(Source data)
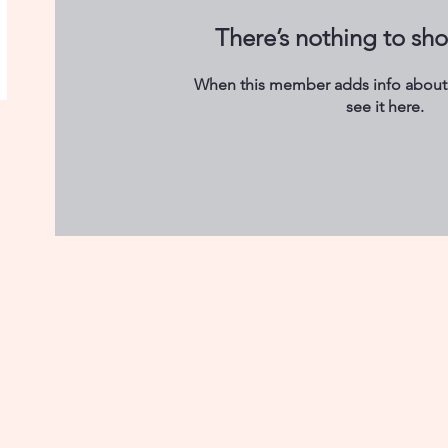
There’s nothing to sh
When this member adds info about 
see it here.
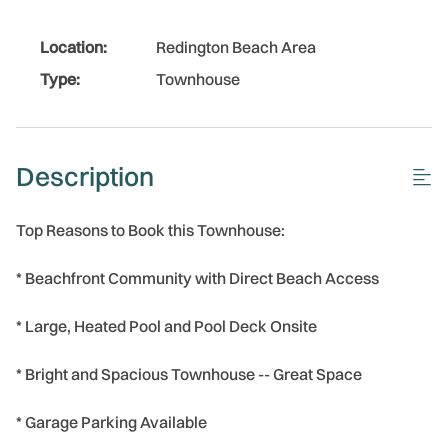
Location:
Redington Beach Area
Type:
Townhouse
Description
Top Reasons to Book this Townhouse:
* Beachfront Community with Direct Beach Access
* Large, Heated Pool and Pool Deck Onsite
* Bright and Spacious Townhouse -- Great Space
* Garage Parking Available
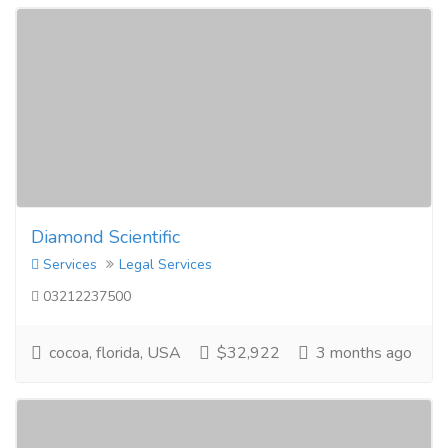
Diamond Scientific
Services
Legal Services
03212237500
cocoa, florida, USA
$32,922
3 months ago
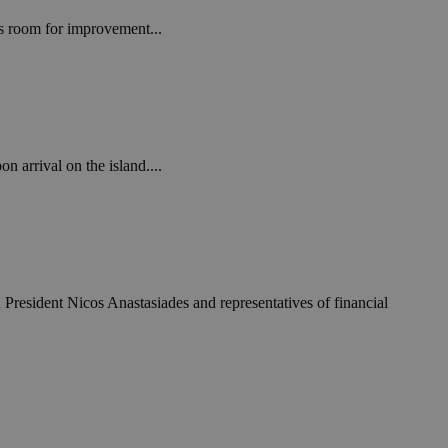
in order to make
.
is room for improvement...
, used by sites
n an anonymous user
RS use cases after
ditional stickiness
 stickiness
n arrival on the island....
 on the PHP
ifier used to
rmally a random
specific to the
 logged-in status
een humans and
in order to make
 President Nicos Anastasiades and representatives of financial
.
ηλαδή να εμφανίζει
διάφορες
take over banner
ηλαδή να εμφανίζει
διάφορες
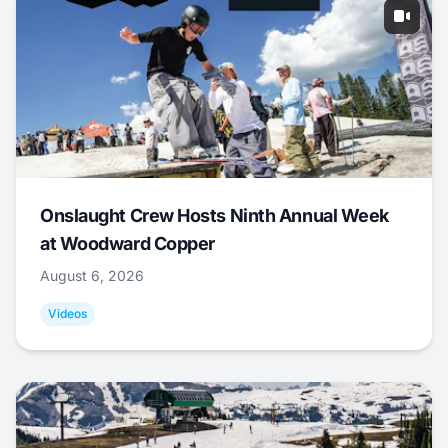
Onslaught Crew Hosts Ninth Annual Week
at Woodward Copper
August 6, 2026
Videos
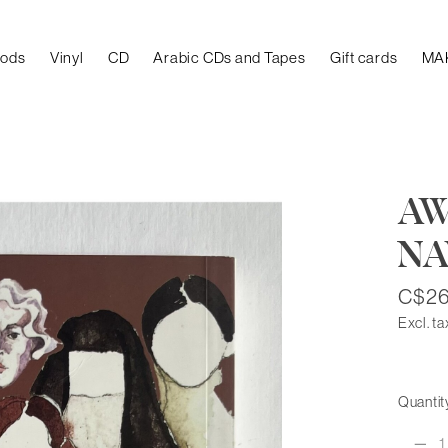
oods
Vinyl
CD
Arabic CDs and Tapes
Gift cards
MA
AW
NA
C$26
Excl. ta
Quantit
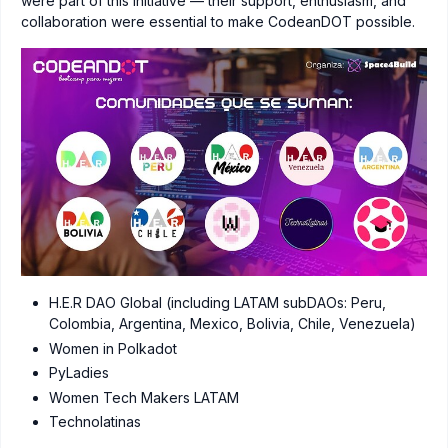
were part of this initiative — their support, enthusiasm, and
collaboration were essential to make CodeanDOT possible.
H.E.R DAO Global (including LATAM subDAOs: Peru,
Colombia, Argentina, Mexico, Bolivia, Chile, Venezuela)
Women in Polkadot
PyLadies
Women Tech Makers LATAM
Technolatinas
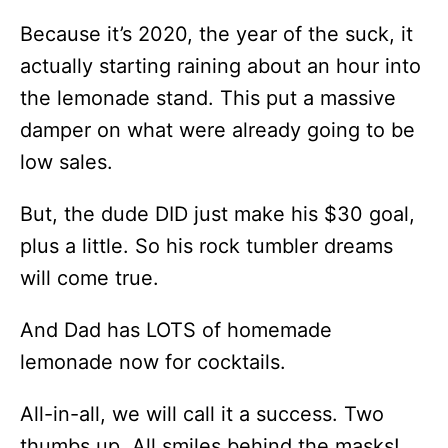
Because it’s 2020, the year of the suck, it
actually starting raining about an hour into
the lemonade stand. This put a massive
damper on what were already going to be
low sales.
But, the dude DID just make his $30 goal,
plus a little. So his rock tumbler dreams
will come true.
And Dad has LOTS of homemade
lemonade now for cocktails.
All-in-all, we will call it a success. Two
thumbs up. All smiles behind the masks!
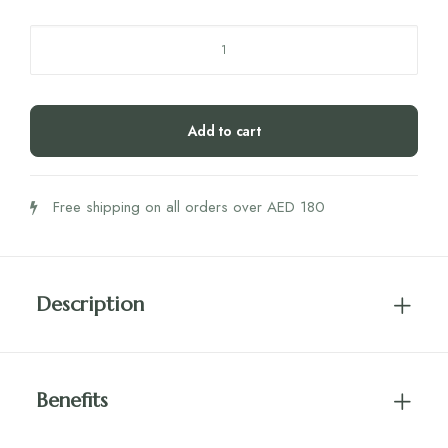
Niyok
Face
Wash
Bar
Add to cart
-
Patchouli
quantity
Free shipping on all orders over AED 180
Description
Benefits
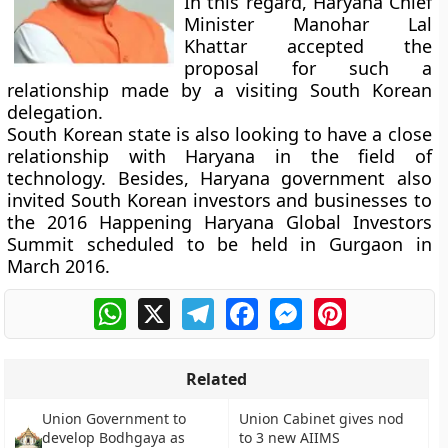
In this regard, Haryana Chief
Minister Manohar Lal
Khattar accepted the
proposal for such a
relationship made by a visiting South Korean
delegation.
South Korean state is also looking to have a close
relationship with Haryana in the field of
technology. Besides, Haryana government also
invited South Korean investors and businesses to
the 2016 Happening Haryana Global Investors
Summit scheduled to be held in Gurgaon in
March 2016.
WhatsApp
X
Telegram
Facebook
Messenger
Pinterest
Related
Union Government to
Union Cabinet gives nod
develop Bodhgaya as
to 3 new AIIMS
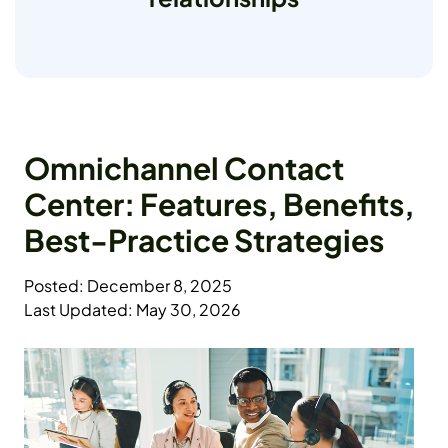
Omnichannel Contact
Center: Features, Benefits,
Best-Practice Strategies
Posted: December 8, 2025
Last Updated: May 30, 2026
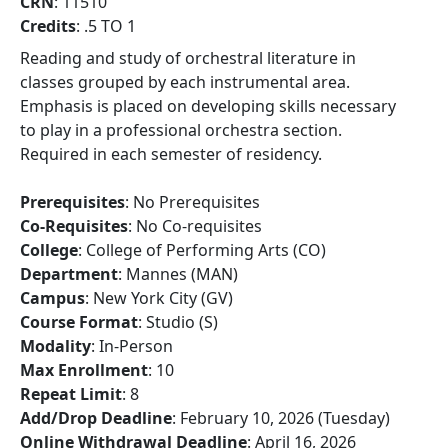
CRN
: 11510
Credits
: .5 TO 1
Reading and study of orchestral literature in
classes grouped by each instrumental area.
Emphasis is placed on developing skills necessary
to play in a professional orchestra section.
Required in each semester of residency.
Prerequisites
: No Prerequisites
Co-Requisites
: No Co-requisites
College
: College of Performing Arts (CO)
Department
: Mannes (MAN)
Campus
: New York City (GV)
Course Format
: Studio (S)
Modality
: In-Person
Max Enrollment
: 10
Repeat Limit
: 8
Add/Drop Deadline
: February 10, 2026 (Tuesday)
Online Withdrawal Deadline
: April 16, 2026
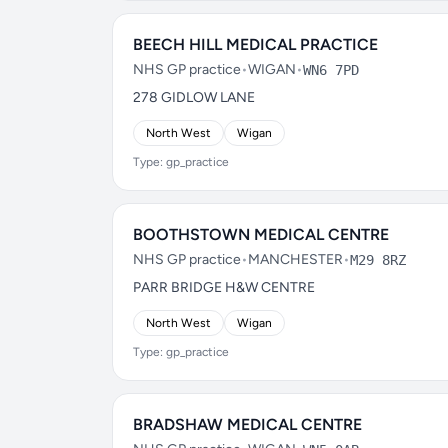
BEECH HILL MEDICAL PRACTICE
NHS GP practice
•
WIGAN
•
WN6 7PD
278 GIDLOW LANE
North West
Wigan
Type: gp_practice
BOOTHSTOWN MEDICAL CENTRE
NHS GP practice
•
MANCHESTER
•
M29 8RZ
PARR BRIDGE H&W CENTRE
North West
Wigan
Type: gp_practice
BRADSHAW MEDICAL CENTRE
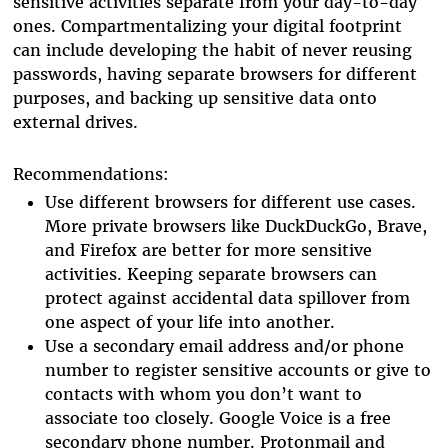
sensitive activities separate from your day-to-day
ones. Compartmentalizing your digital footprint
can include developing the habit of never reusing
passwords, having separate browsers for different
purposes, and backing up sensitive data onto
external drives.
Recommendations:
Use different browsers for different use cases.
More private browsers like DuckDuckGo, Brave,
and Firefox are better for more sensitive
activities. Keeping separate browsers can
protect against accidental data spillover from
one aspect of your life into another.
Use a secondary email address and/or phone
number to register sensitive accounts or give to
contacts with whom you don’t want to
associate too closely. Google Voice is a free
secondary phone number. Protonmail and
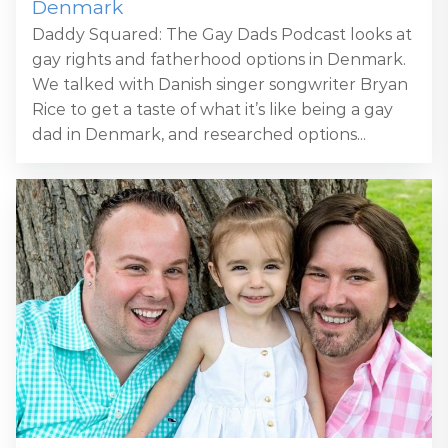
Denmark
Daddy Squared: The Gay Dads Podcast looks at
gay rights and fatherhood options in Denmark.
We talked with Danish singer songwriter Bryan
Rice to get a taste of what it’s like being a gay
dad in Denmark, and researched options...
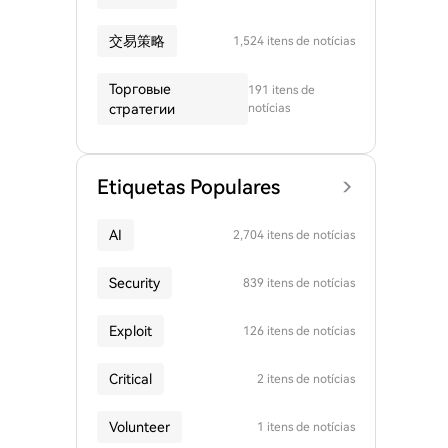
交易策略
1,524 itens de notícias
Торговые
191 itens de
стратегии
notícias
Etiquetas Populares
AI
2,704 itens de notícias
Security
839 itens de notícias
Exploit
126 itens de notícias
Critical
2 itens de notícias
Volunteer
1 itens de notícias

--- WHAT IS NEEDED ---
Please return all lines above in which the string "LATAM" is found.

--- RESULT FOR THIS EXERCISE ---
H.E.R DAO Global (including LATAM subDAOs: Peru,
Women Tech Makers LATAM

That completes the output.